Foes of overly-gunning America sometimes suggest that the only people who can claim a constitutional right to having firearms are those in a militia.

Fans of too many guns like to portray themselves as Minute Men who are the only people standing between jack-booted government thugs and the people.

Both are on the wrong track. The United States has never had a well-regulated militia. When I say this, I am thinking primarily of the various disasters of the militia in colonial days and, especially, during the War of 1812; and of events like the Ludlow massacre.

But also of the drunkenness, violence and general dam-foolishness that were a common feature of militia training days.

I know about the latter because over the past 50 years of miscellaneous reading in American subjects, I many times ran across off-hand remarks indicating that it was a commonplace to refer to the indiscipline of the militia. But I was not taking notes, so you'd have had to take my word for it.
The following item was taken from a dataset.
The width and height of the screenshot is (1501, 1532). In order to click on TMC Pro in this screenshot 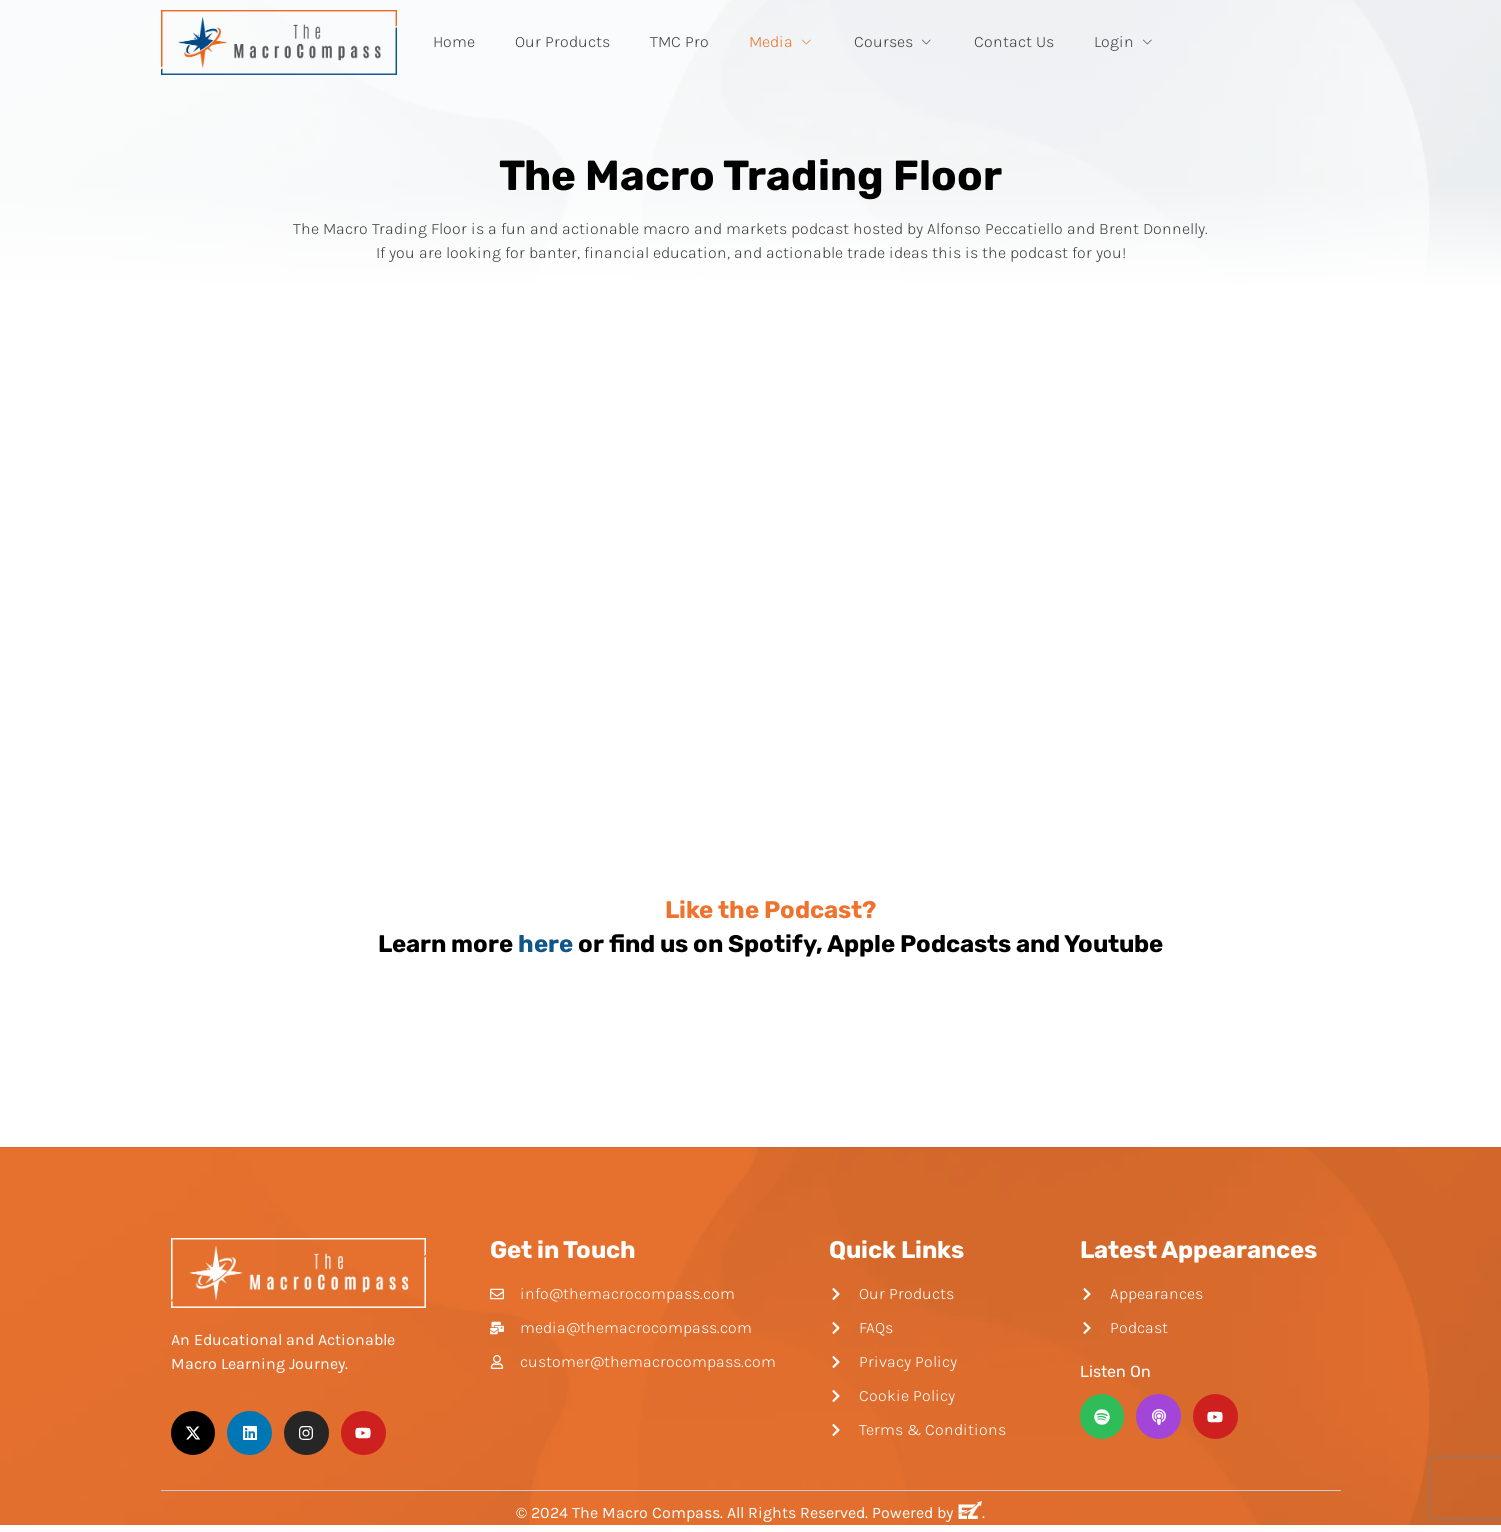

Anybody familiar with American writing of the colonial and early Republic would have encountered the same.

But while following from link to link about another matter, I was led to this brilliant piece by Chris Rodda, senior research director of the Military Religious Freedom Foundation. She is debunking the Christian bigot David Barton. And she presents (quoting from old newspapers) evidence of exactly the sort of badly-regulated militia that I referred to:

There were also numerous accidents on militia training days. A good number of these accidents happened during actual training, but many more happened before and after the actual training, and were caused by militiamen playing with their guns and showing off. A frequent cause of these training day accidents was the practice of a group of militiamen going to an officer's house to "give him a gun" or "give him a morning gun," which meant showing up early in the morning to "salute" the officer by waking him up with loud gunfire.

The main thrust of Rodda's piece is about gun wounds and fatalities involving young children:


I found a plethora of articles about hunting accidents and other accidental shootings among adults, but what I primarily want to focus here on the accidents involving children, since Barton's claim is that all children were taught to use guns and that is why there were no gun accidents.
This is a just small sampling of the articles I found, many of which, as you'll see, sound just like the articles you see today -- most of them ending with warnings to parents about leaving guns around children or letting children play with guns, and many of them noting that gun accidents were a very frequent occurrence:

As RtO observed the other day about the new gun nut campaign using the slogan "I am the NRA," what it really means is "I don't care who gets hurt."